Answer:
The number of $ 10 bills is 37, the number of $ 20 is 6 and the number of $ 50 bills is 22.
Explanation:
Let n₁ = number of $ 10 bills,
Let n₂ = number of $ 20 bills and
Let n₃ = number of $ 50 bills
Given that 10n₁ + 20n₂ + 50n₃ = 1550 (1)
Also, since we have fifteen more $10 bills than $50 bills, n₁ = n₃ + 15 (2)
and we have 4 more than three times as many $20 bills as $50 bills. n₃ = 3n₂ + 4. (3)

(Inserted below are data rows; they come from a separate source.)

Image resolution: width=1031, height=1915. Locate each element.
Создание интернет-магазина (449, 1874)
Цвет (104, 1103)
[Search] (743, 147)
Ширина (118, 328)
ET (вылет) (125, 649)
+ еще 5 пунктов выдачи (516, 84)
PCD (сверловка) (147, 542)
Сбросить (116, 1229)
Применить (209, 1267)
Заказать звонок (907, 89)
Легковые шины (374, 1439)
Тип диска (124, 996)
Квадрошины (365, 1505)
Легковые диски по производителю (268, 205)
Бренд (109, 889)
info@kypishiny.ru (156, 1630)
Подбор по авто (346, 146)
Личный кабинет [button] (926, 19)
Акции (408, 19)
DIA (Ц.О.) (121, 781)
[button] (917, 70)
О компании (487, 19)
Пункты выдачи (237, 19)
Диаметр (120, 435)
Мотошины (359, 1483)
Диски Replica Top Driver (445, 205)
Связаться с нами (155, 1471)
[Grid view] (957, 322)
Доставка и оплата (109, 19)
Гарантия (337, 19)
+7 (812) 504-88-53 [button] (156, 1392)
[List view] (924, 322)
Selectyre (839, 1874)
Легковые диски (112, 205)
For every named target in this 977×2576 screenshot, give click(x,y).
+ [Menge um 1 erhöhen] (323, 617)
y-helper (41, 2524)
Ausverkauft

substituting equations (2) and (3) into (1), we have
10(n₃ + 15) + 20n₂ + 50n₃ = 1550
expanding the bracket, we have
10n₃ + 150 + 20n₂ + 50n₃ = 1550
collecting like terms, we have
60n₃ + 150 + 20n₂ = 1550
inserting equation (3), we have
60(3n₂ + 4) + 150 + 20n₂ = 1550
expanding the bracket, we have
180n₂ + 240 + 150 + 20n₂ = 1550
collecting like terms, we have
200n₂ + 390 = 1550
subtracting 390 from both sides, we have
200n₂ = 1550 - 390
200n₂ = 1160
dividing both sides by 200, we have
n₂ = 1160/200
n₂ = 5.8
n₂ ≅ 6 since it cannot be a fraction.
Substituting this into (3), we have
n₃ = 3n₂ + 4 = 3(6) + 4 = 18 + 4 = 22
substituting n₃ into (2), we have
n₁ = n₃ + 15 = 22 + 15 = 37
So, the number of $ 10 bills is 37, the number of $ 20 is 6 and the number of $ 50 bills is 22.